Hildesheims zukünftiger Bischof bringt Missionsgeist mit

Offen für Neues

Der ernannte Hildesheimer Bischof, Heiner Wilmer, will seine neue Aufgabe mit "Missionsgeist" und "Kreativität" angehen. "Ich finde, wir leben in einer Zeit, in der schon die Frage da ist, inwieweit wir den Glauben neu vorschlagen".

Hildesheims neuer Bischof Heiner Wilmer / © Holger Hollemann (dpa)
Hildesheims neuer Bischof Heiner Wilmer / © Holger Hollemann ( dpa )

Im Interview mit dem Nachrichtenportal "Vatican News" sagte der 57-jährige Heiner Wilmer: "Es kann nicht sein, dass wir einfach so weitermachen wie bisher nach dem Motto, der Heilige Geist wird's schon richten."

Der gebürtige Emsländer will seine weltkirchlichen Erfahrungen, die er zuletzt auf seinen zahlreichen Reisen als Ordensoberer sammelte, in seine Arbeit in Hildesheim miteinbringen: "Das macht mich deutlich entspannter gegenüber Strukturen, gegenüber Dingen, die es schon immer gab, von denen man meint, es könne gar nicht anders gehen, und es kann und darf sich nicht verändern."

"Junge Menschen fragen kantiger"

Heiner Wilmer wird am 1. September im Hildesheimer Dom zum Bischof geweiht und in sein Amt eingeführt.
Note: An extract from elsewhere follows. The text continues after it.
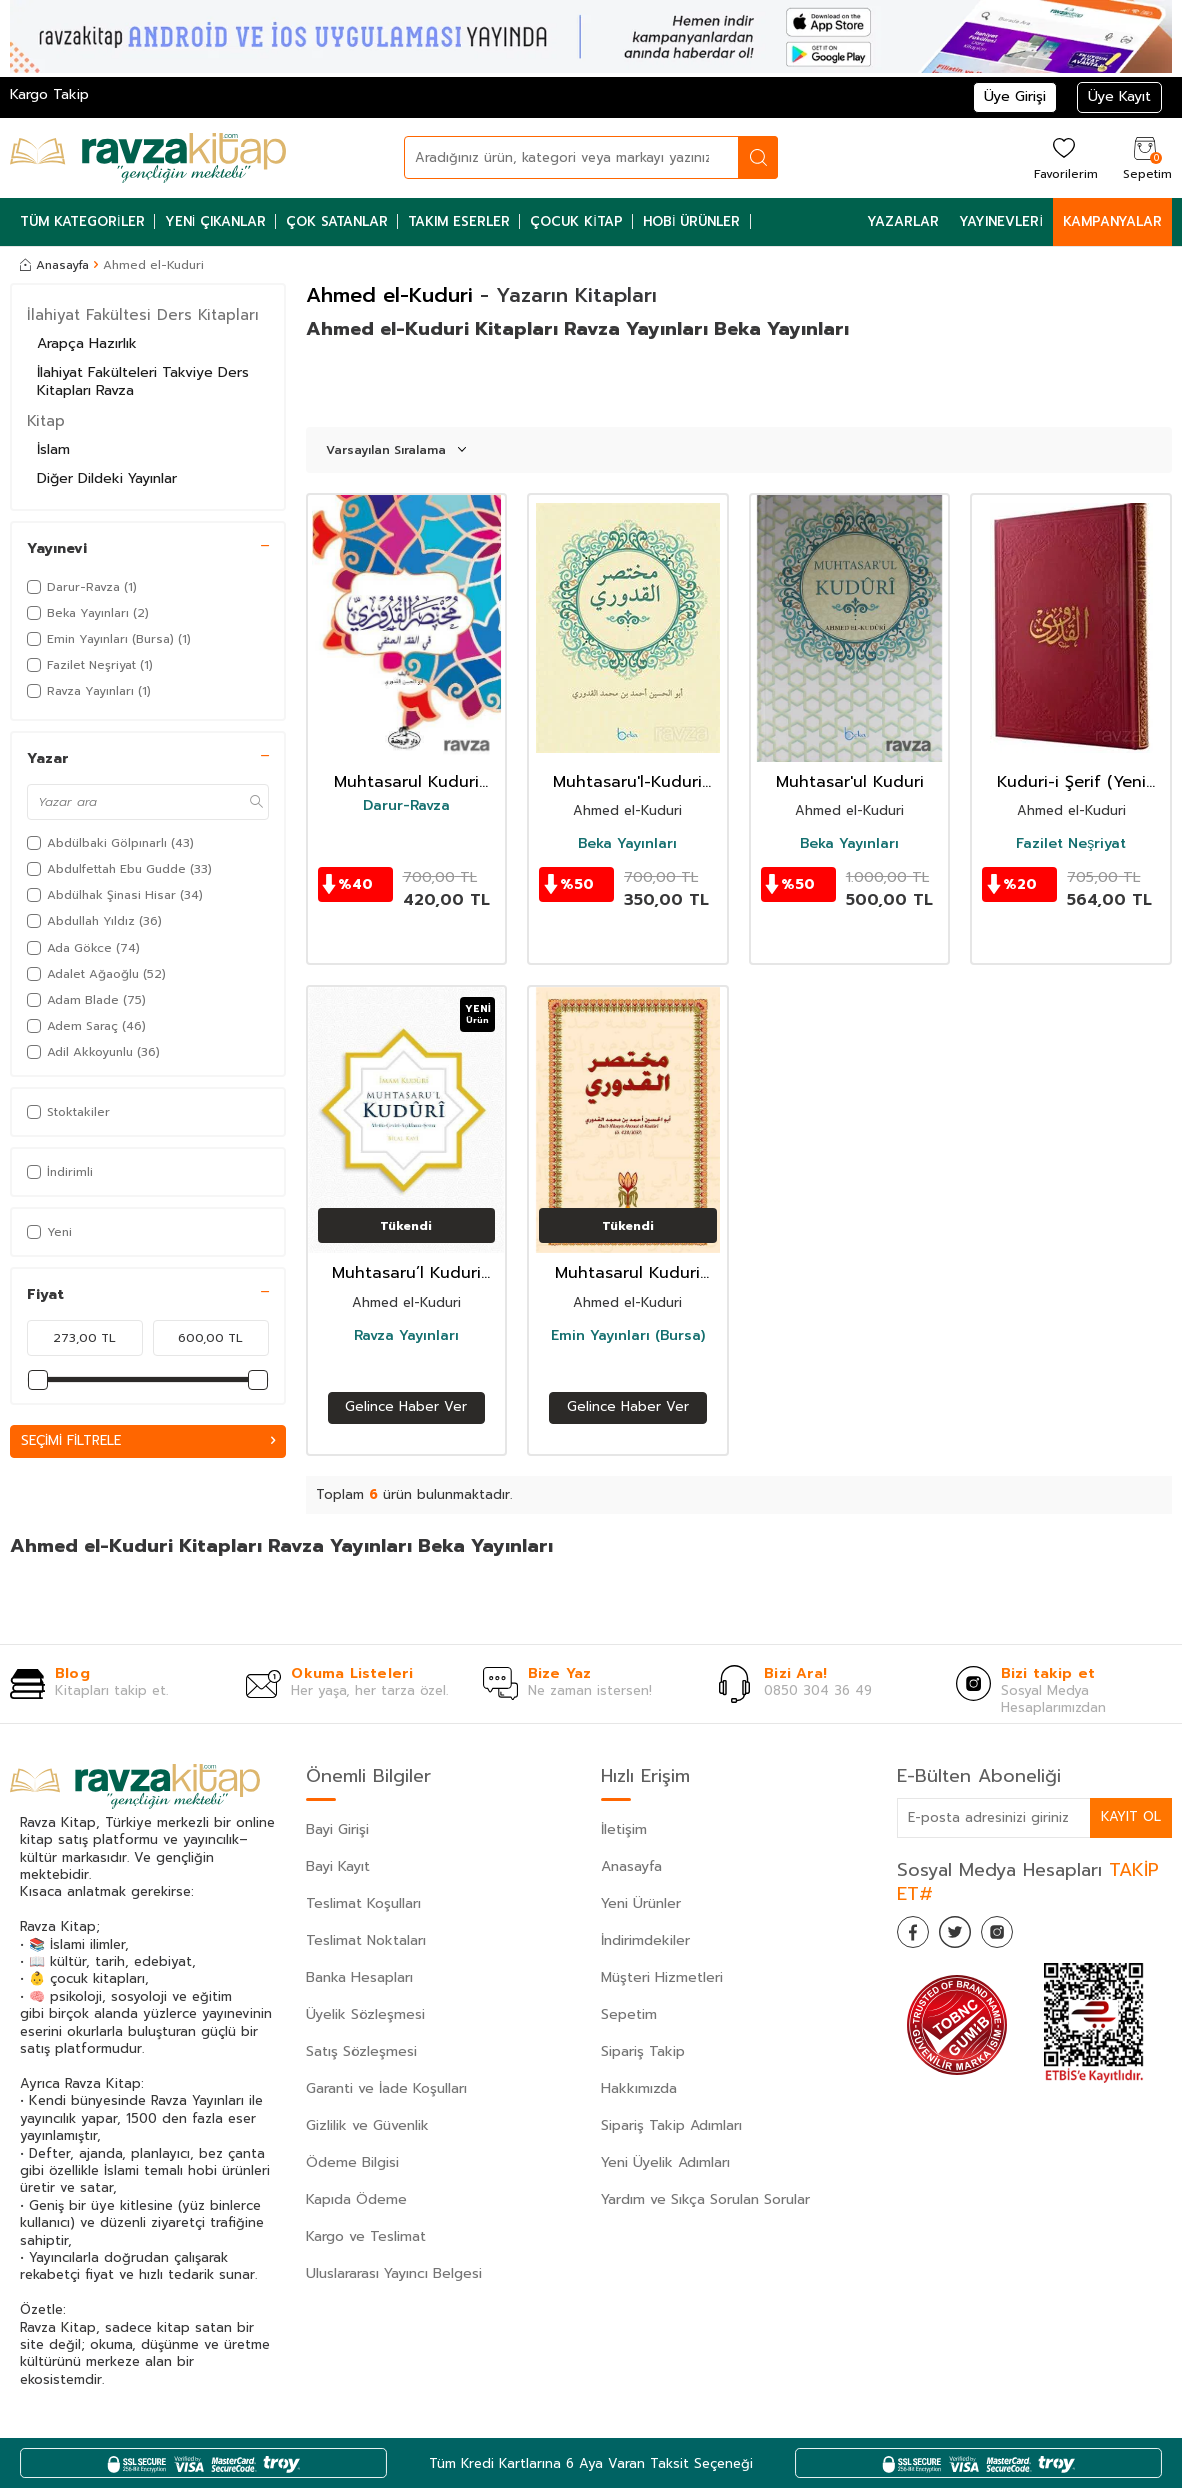 Image resolution: width=1182 pixels, height=2488 pixels. Describe the element at coordinates (850, 782) in the screenshot. I see `Muhtasar'ul Kuduri` at that location. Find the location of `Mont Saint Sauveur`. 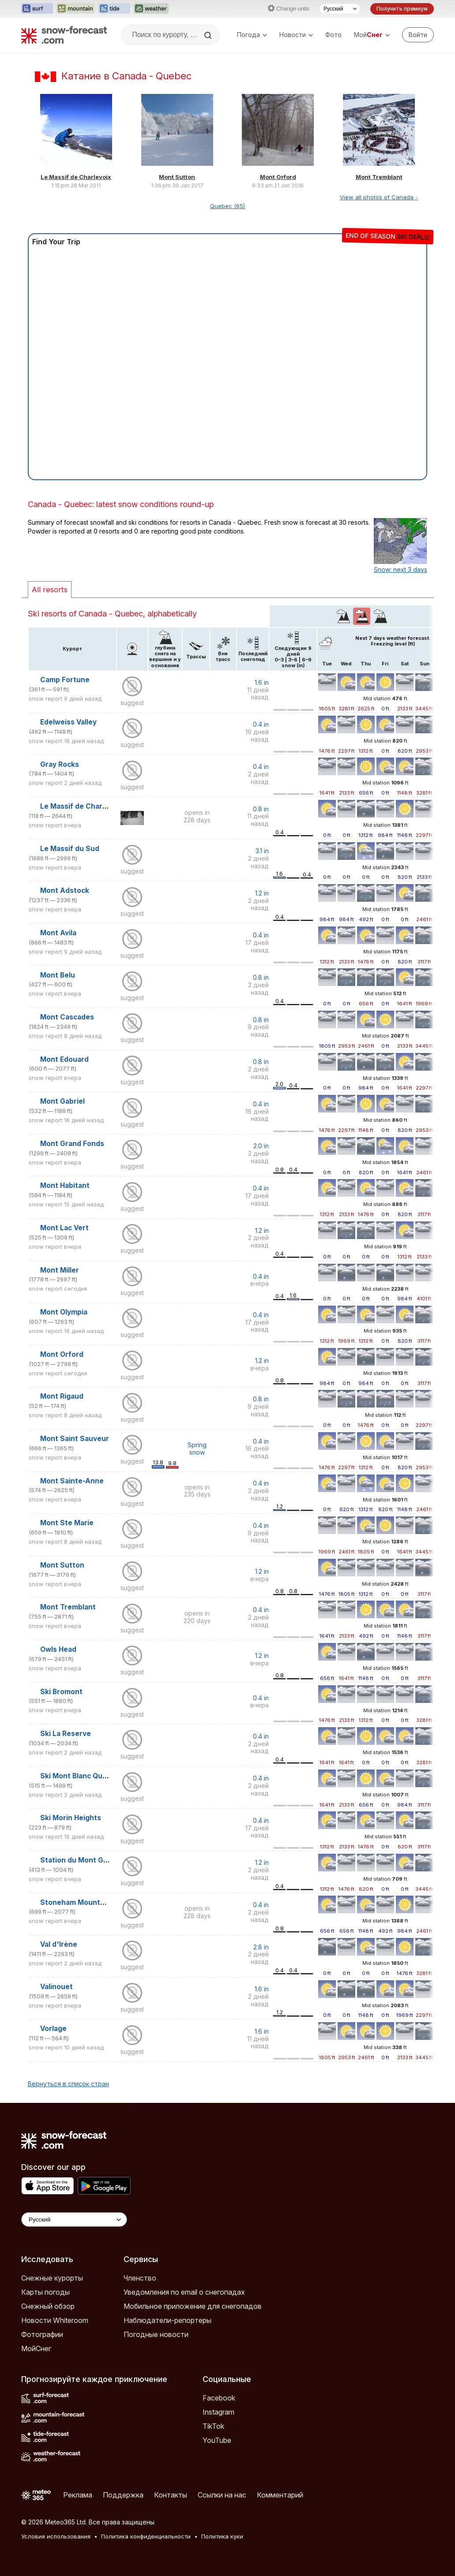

Zuvor will er an mehreren Wochenenden im August mit Jugendlichen aus seinem neuen Bistum auf Pilgertour gehen."Ich glaube, man ist nur dann wahrhaftig ein Lehrender, wenn man zunächst ein Hörender ist", erklärte er.

Die jungen Menschen sollten ihm sagen, "was sie glauben, was sie erfreut, was sie beflügelt, wovon sie träumen, aber auch, was sie bedrückt". Er schätze die Jugendlichen für ihre ehrlichen Fragen: "Junge Menschen fragen kantiger, fragen eher, was habe ich davon, was bringt mir der Glaube, was habe ich überhaupt von Kirche", so der ausgebildete Lehrer.

Nachfolger von Bischof Norbert Trelle

Heiner Wilmer war am 6. April von Papst Franziskus zum zukünftigen Bischof von Hildesheim ernannt worden. Er stammt aus Schapen im Emsland und trat mit 19 Jahren in den Orden der Dehonianer ein, die auch als Herz-Jesu-Priester bekannt sind. Dort absolvierte er neben der Priester- auch eine Lehrerausbildung.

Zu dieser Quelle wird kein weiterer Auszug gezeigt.